_What you are asked to do_
Each line from the one that contains "Systembolagets" through the end of the entries should be repeated exactly, with nothing added.
** Material for this task follows **
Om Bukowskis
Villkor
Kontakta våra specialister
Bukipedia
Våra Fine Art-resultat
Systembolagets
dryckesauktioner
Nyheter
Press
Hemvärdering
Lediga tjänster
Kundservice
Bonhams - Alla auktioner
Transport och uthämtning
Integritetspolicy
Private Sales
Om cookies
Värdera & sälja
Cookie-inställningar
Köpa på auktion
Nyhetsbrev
** End of Material for this task **
_Answer for this exercise_
Systembolagets
dryckesauktioner
Nyheter
Press
Hemvärdering
Lediga tjänster
Kundservice
Bonhams - Alla auktioner
Transport och uthämtning
Integritetspolicy
Private Sales
Om cookies
Värdera & sälja
Cookie-inställningar
Köpa på auktion
Nyhetsbrev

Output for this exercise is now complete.